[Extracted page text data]
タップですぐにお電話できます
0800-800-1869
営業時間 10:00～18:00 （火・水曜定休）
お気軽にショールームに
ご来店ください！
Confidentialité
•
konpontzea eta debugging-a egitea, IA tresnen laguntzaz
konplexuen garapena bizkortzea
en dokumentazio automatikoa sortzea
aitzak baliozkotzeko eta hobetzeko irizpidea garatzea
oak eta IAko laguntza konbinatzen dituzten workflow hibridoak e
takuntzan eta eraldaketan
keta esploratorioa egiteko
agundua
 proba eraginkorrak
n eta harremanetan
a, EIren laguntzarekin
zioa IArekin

--

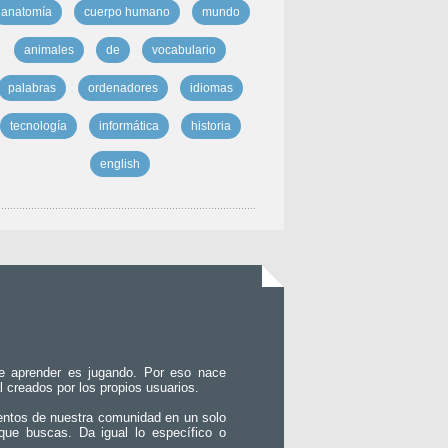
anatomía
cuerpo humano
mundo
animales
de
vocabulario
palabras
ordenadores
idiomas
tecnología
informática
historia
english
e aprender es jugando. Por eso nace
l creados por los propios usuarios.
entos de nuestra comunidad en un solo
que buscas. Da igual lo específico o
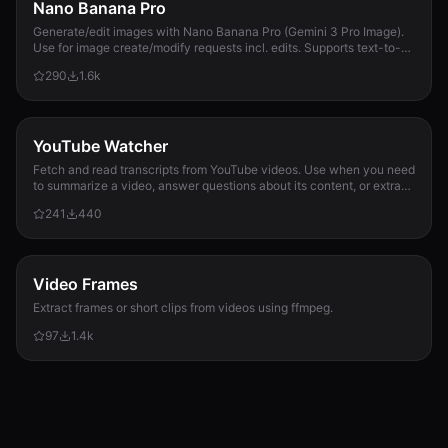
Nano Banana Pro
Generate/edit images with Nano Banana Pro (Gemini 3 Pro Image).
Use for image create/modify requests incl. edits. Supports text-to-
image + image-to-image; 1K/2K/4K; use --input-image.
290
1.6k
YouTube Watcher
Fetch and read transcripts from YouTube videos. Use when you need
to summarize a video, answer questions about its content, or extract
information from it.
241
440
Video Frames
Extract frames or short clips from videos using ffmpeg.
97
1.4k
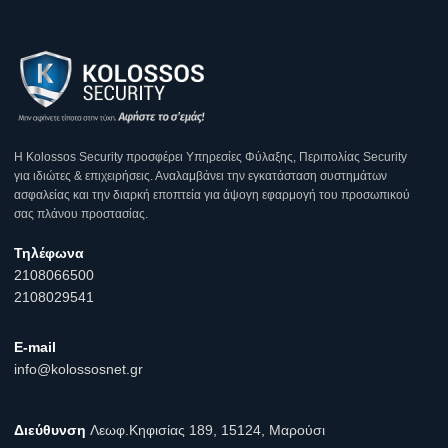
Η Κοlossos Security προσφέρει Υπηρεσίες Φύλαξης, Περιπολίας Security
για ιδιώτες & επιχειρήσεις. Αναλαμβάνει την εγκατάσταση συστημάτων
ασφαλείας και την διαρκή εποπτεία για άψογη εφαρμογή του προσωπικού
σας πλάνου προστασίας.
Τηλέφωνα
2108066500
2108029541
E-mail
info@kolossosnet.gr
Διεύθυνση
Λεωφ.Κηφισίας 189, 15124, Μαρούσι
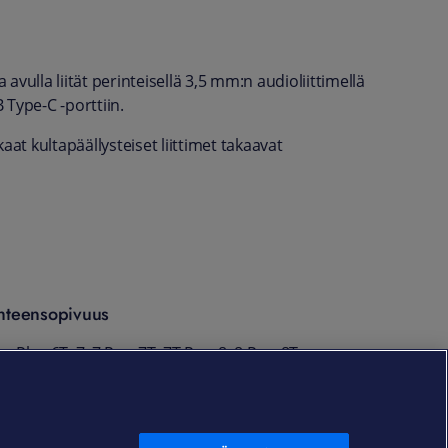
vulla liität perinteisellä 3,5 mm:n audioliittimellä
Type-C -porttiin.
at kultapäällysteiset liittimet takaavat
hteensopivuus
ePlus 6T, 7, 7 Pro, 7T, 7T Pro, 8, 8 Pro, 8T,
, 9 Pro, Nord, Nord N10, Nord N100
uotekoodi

● YOUR ASSIGNMENT: Above are the records; from them, give again exactly the lines from the one containing "oak eta IAko" through the one containing "zioa IArekin", both included.

● RESPONSE AREA:
oak eta IAko laguntza konbinatzen dituzten workflow hibridoak e
takuntzan eta eraldaketan
keta esploratorioa egiteko
agundua
 proba eraginkorrak
n eta harremanetan
a, EIren laguntzarekin
zioa IArekin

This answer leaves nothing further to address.